The case was of a middle aged man who died suddenly two weeks after a surgery. One of the photographs shows the cause of death. The other photograph from the same patient shows a similar process, but was not the cause of death.
The photographs show grafts to the heart. These were grafts from a coronary artery bypass procedure. The grafts came from a vein in the leg (saphenous vein) and were attached to the heart to allow blood flow around blocked coronary arteries. The grafts have been cut open to see along the length of their insides.
The bottom graft shows the cause of the death. This graft is completely blocked by the clot seen at the right. The clot appears as a red tube inside the graft. It blocked blood flow from getting completely through the graft to where it needed to go – the heart muscle. It was as though the heart was functioning without this graft at all.
This was a sick heart with a recent serious heart attack that prompted the bypass surgery emergently. The graft was critical to the patient’s health and life. Without the open graft and the blood flow to the heart, the patient died.

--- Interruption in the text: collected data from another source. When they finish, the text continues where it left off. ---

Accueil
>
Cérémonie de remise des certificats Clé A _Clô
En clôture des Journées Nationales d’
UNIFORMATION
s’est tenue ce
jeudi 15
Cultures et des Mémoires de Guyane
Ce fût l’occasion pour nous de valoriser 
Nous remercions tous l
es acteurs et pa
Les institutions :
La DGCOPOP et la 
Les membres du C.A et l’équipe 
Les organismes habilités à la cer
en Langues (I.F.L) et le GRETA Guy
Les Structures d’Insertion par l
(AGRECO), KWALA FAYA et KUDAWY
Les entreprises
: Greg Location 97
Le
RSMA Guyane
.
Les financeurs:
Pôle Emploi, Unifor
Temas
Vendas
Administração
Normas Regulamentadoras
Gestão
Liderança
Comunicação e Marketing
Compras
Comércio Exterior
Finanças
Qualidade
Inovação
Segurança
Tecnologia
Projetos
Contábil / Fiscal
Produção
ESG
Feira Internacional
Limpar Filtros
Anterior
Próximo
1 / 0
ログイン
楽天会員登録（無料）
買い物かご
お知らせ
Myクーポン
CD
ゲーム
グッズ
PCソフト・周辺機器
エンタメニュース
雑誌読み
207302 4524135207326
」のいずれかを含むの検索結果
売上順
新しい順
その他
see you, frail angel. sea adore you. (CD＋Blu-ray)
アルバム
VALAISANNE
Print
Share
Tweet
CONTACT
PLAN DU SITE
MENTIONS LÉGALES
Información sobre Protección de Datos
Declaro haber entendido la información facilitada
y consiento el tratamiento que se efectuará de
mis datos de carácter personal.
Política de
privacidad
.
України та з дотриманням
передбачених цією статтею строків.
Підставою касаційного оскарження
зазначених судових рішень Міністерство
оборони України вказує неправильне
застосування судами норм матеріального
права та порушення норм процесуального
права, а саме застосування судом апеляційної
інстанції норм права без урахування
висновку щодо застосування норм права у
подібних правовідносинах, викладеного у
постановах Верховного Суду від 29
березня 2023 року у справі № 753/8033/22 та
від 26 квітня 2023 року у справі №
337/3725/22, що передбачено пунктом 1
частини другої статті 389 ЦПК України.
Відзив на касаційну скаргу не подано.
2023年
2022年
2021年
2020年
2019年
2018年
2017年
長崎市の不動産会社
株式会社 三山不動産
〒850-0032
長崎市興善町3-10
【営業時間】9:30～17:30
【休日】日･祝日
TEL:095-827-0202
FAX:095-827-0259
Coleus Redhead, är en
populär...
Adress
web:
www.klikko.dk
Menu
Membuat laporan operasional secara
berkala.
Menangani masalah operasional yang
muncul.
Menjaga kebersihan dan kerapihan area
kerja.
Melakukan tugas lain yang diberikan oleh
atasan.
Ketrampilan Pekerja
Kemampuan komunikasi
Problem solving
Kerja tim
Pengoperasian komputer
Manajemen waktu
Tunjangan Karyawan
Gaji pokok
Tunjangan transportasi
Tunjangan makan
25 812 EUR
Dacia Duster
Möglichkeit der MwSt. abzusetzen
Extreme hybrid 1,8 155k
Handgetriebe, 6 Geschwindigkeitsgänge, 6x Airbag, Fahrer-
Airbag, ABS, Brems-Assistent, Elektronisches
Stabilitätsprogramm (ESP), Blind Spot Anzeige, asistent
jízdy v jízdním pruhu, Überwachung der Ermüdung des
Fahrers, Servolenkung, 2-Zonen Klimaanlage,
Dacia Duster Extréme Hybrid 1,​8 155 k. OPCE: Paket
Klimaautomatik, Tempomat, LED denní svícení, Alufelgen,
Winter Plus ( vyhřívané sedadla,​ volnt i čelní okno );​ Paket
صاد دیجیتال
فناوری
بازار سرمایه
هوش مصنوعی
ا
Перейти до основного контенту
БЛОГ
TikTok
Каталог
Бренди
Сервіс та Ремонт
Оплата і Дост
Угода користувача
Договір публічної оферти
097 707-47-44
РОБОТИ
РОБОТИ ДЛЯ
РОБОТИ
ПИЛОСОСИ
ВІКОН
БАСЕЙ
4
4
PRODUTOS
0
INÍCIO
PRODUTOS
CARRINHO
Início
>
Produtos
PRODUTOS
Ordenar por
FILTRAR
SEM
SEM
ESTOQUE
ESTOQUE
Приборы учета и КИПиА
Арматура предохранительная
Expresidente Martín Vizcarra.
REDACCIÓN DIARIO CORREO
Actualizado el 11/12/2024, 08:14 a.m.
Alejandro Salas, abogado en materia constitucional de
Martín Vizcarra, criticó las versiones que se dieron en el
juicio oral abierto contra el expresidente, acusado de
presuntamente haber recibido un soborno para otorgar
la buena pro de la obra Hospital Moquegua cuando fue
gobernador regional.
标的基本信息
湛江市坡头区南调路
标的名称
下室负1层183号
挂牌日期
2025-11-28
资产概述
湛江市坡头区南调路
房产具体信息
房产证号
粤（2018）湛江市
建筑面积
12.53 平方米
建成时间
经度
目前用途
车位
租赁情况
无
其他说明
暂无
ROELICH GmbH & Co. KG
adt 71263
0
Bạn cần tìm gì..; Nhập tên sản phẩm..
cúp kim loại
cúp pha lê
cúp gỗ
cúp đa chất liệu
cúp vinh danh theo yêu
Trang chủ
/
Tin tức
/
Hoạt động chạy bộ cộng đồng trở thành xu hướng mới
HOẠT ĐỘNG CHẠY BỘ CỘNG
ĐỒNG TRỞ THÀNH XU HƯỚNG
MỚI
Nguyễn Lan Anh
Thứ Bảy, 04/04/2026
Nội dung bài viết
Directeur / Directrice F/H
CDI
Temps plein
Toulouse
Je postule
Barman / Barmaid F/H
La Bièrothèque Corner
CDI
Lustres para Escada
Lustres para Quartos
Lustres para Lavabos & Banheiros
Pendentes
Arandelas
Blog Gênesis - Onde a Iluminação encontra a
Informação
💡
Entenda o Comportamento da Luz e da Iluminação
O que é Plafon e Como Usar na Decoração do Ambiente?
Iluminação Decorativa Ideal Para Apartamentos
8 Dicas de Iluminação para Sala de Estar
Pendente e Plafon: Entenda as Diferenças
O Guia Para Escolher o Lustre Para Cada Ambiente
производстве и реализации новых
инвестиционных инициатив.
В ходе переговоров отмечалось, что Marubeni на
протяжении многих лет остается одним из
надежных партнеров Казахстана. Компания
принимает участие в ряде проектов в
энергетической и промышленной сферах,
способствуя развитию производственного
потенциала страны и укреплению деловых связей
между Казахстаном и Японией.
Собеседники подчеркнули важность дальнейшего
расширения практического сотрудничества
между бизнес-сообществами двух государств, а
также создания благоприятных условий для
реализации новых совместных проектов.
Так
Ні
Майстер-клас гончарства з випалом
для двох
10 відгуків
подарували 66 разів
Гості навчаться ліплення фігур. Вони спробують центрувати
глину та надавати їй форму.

The top photographs shows a small amount of clot healing onto the inside of the graft. It’s not enough clot to block the blood flow in the graft, but is the same process. This clot is brown and not red because it is starting to heal and scar, which changes the color.
To the left of the clot in the top photo is a hole surrounded by small sutures. This is called a “side anastomosis.” This graft was used twice. Blood flow passed through the side anastomosis to a blood vessel there; and blood flow passed through the end of the graft (all the way at the right) to a blood vessel there. Often, grafts can be used to bypass more than one blocked vessel.
Early graft closure from clot (thrombosis) is a known, but rare complication of coronary artery bypass grafts. It’s unrelated to the technique of the surgery or any intraoperative factors, but just a part of the body’s reaction that can sometimes happen to the graft itself.
Meaning to the family:
In this case, while it was helpful to know that the graft closure was “no fault” of the surgeon, the patient had tell-tale signs of trouble during recovery after hospitalization (shortness of breath and fainting) that were not attended to. This was a complicated post-operative story to sort though. The autopsy was helpful to the family by clarifying the cause of death and its relationship to natural processes, the surgery and post-operative care.